I still don't see why I am not allowed to use .sel() on shadowed objects in the worker func()´. Is this on purpose? If yes, should we add something to the documentation? Is this a specific behavior of map_blocks()`? Is it related to #6904?

lumbric avatar Sep 22 '22 11:09 lumbric

I've had the same issues under the exact same conditions. However, it happens whether I use dask or not.

This solution fixes it, but I agree at least a doc update would be helpful!

jessjaco avatar Oct 04 '22 20:10 jessjaco

I agree with just passing all args explicitly. Does it work otherwise with "processes"?

As a side note, this particular example seems quite convoluted.

  1. Why are you chunking iniside the mapped function?
  2. If you conda install flox, the resample operation should be quite efficient, without the need to use map_blocks

dcherian avatar Oct 04 '22 20:10 dcherian

I agree with just passing all args explicitly. Does it work otherwise with "processes"?

What do you mean by that?

  1. Why are you chunking iniside the mapped function?

Uhm yes, you are right, this should be removed, not sure how this happened. Removing .chunk({"time": None}) in the lambda function does not change the behavior of the example regarding this issue.

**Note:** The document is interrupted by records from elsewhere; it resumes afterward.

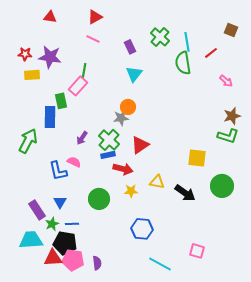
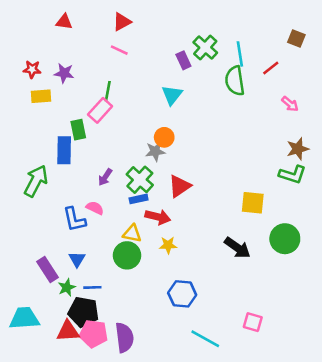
purple rectangle: (130, 47) -> (183, 60), moved
purple star: (50, 57) -> (64, 73), size x0.7
yellow triangle: (157, 182) -> (132, 234), moved
cyan trapezoid: (31, 240) -> (24, 318), moved
purple semicircle: (97, 263) -> (124, 338), size x1.6

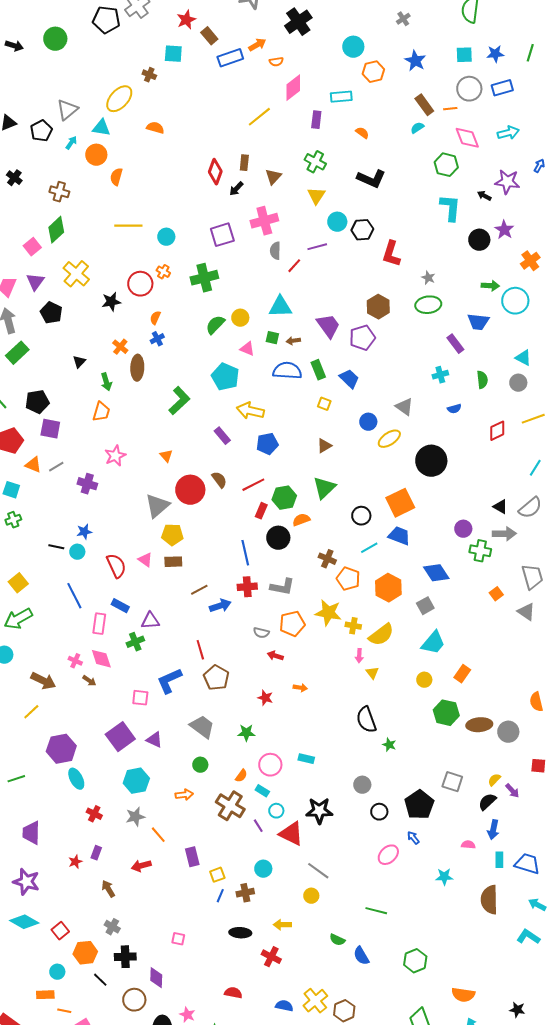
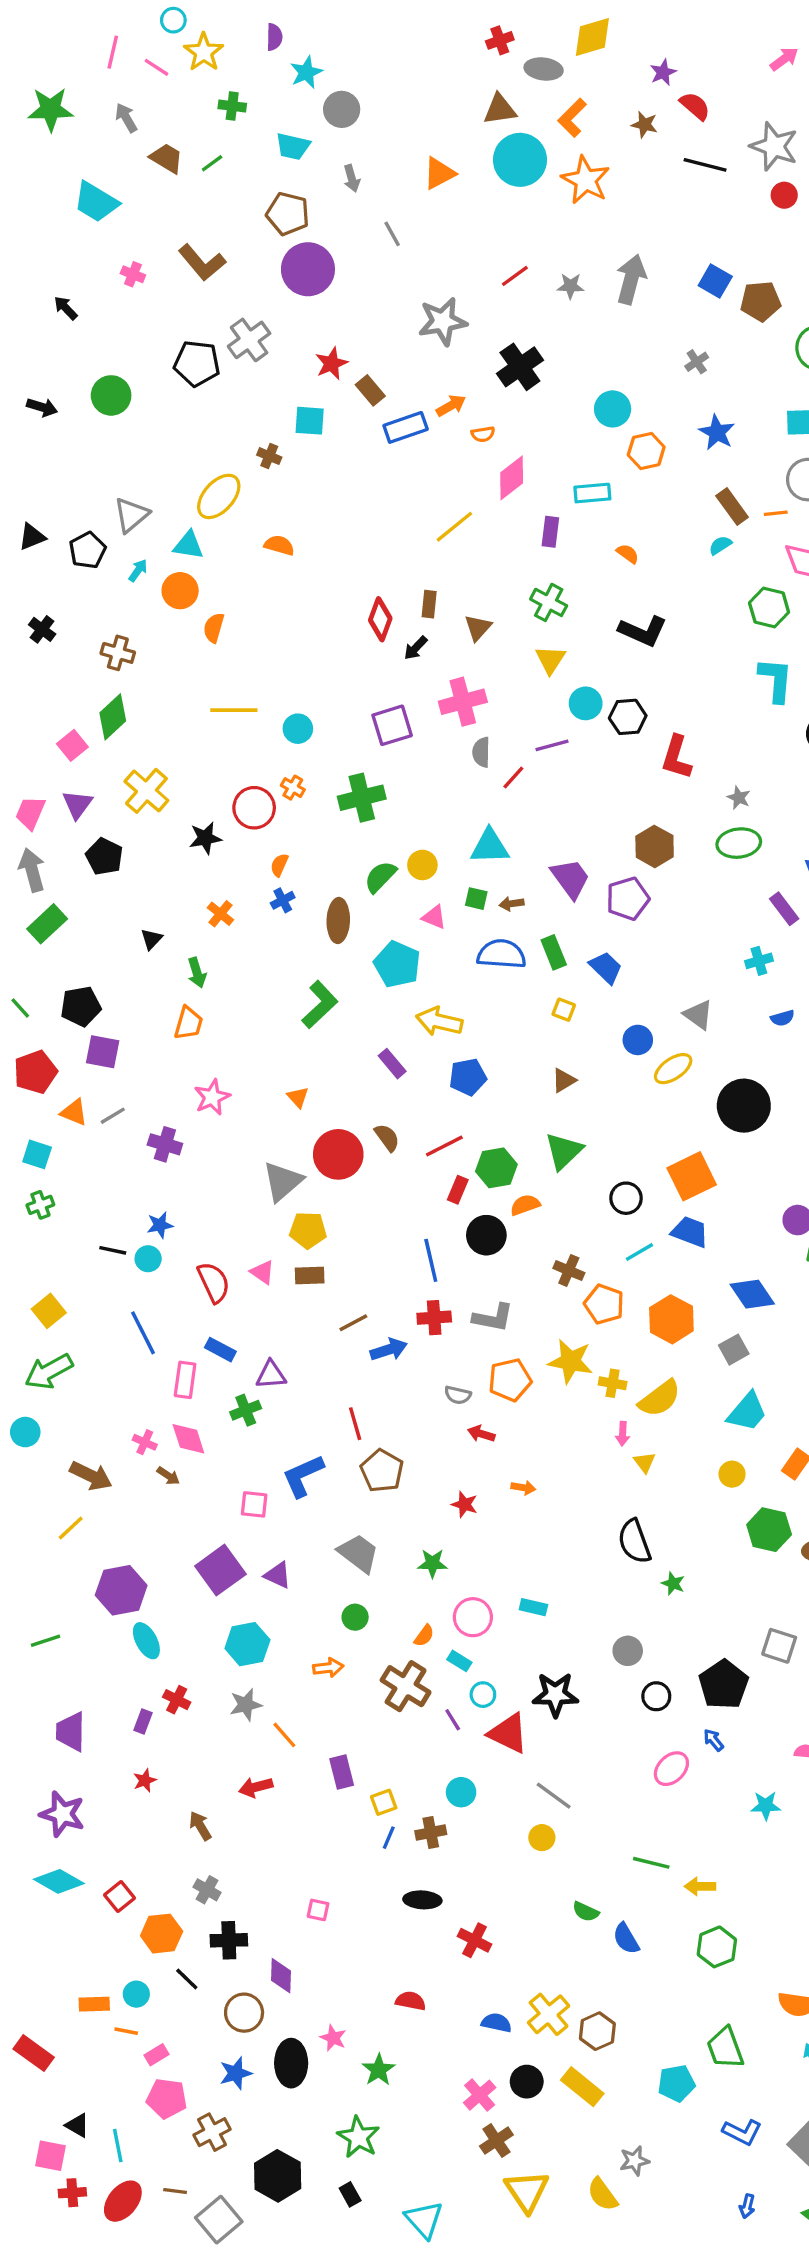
brown ellipse: (137, 368) -> (338, 920), moved
purple rectangle: (96, 853) -> (143, 1721), moved
yellow arrow: (282, 925) -> (700, 1886), moved
cyan circle: (57, 972) -> (136, 1994), moved

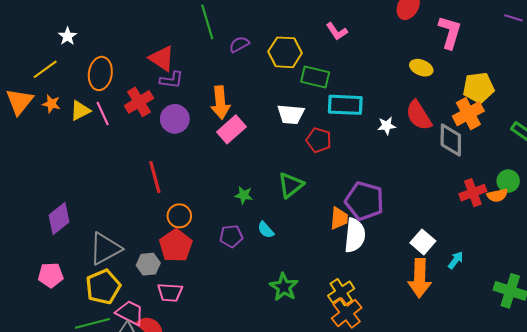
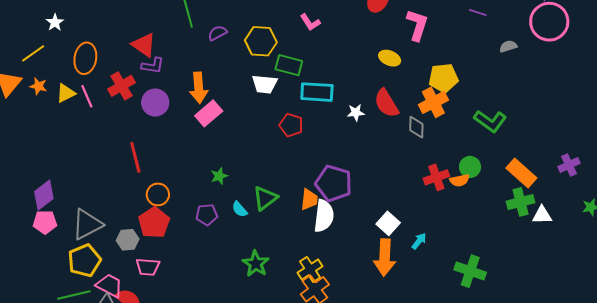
white trapezoid: (291, 114) -> (265, 84), moved
gray diamond: (451, 140) -> (416, 127), size x0.7
green triangle: (291, 185) -> (265, 198), moved
green star: (244, 195) -> (219, 176), turned -30
pink pentagon: (51, 275) -> (45, 222), moved

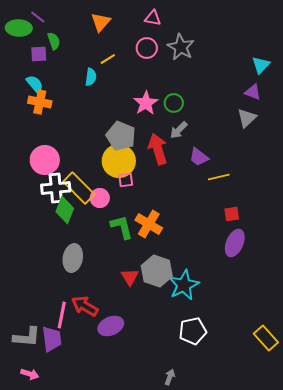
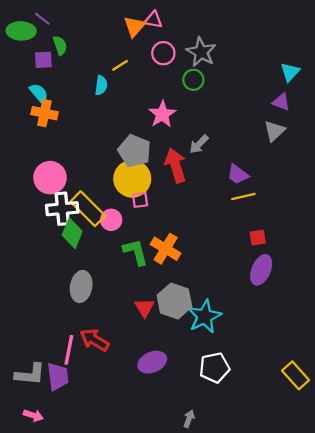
pink triangle: (153, 18) -> (153, 20), moved
orange triangle: (101, 22) -> (134, 26), moved
green circle: (174, 103) -> (193, 80), moved
purple trapezoid: (199, 157) -> (238, 174), moved
purple ellipse: (111, 326) -> (152, 362), moved

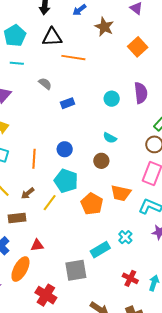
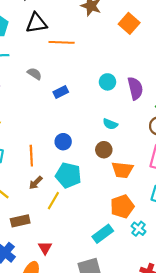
purple semicircle: (141, 93) -> (135, 88), moved
brown arrow: (28, 193) -> (36, 183), moved
orange trapezoid: (121, 193) -> (122, 170), moved
orange pentagon: (92, 204) -> (122, 207), moved, turned 30
red triangle: (37, 245) -> (45, 248), turned -48
cyan rectangle: (100, 250) -> (103, 234), moved

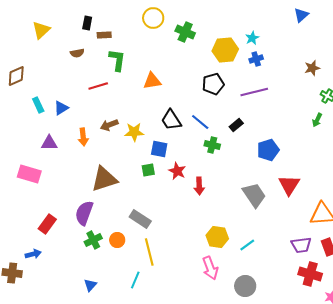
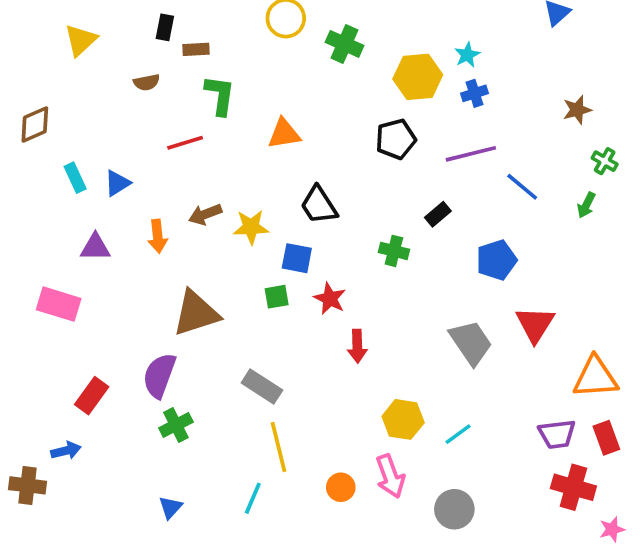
blue line: (200, 122) -> (522, 187), moved
red arrow: (199, 186) -> (357, 346), moved
orange circle: (117, 240) -> (341, 487), moved

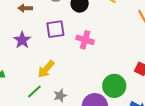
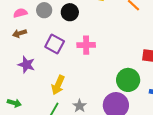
purple square: (55, 29) -> (55, 44), turned -36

  1. If you conda install flox, the resample operation should be quite efficient, without the need to use map_blocks

Oh wow, thanks! Haven't seen flox before.

lumbric avatar Oct 05 '22 07:10 lumbric

Thanks for raising. I too am intermittently hitting this pandas.errors.InvalidIndexError using xr.Dataset.map_blocks and compute with the default (threads) scheduler. The error does not occur with either "synchronous" or "processes" scheduling. It also does not occur when I throw a call to print in the function handed to map_blocks (so ... race condition?).

Using scheduler="processes" as a solution for now, and will try to come back with another MCVE when time allows.

itcarroll avatar Feb 11 '24 21:02 itcarroll

@itcarroll did you see my comment above how I fixed my issue? Are you using shadowed variables in your worker function?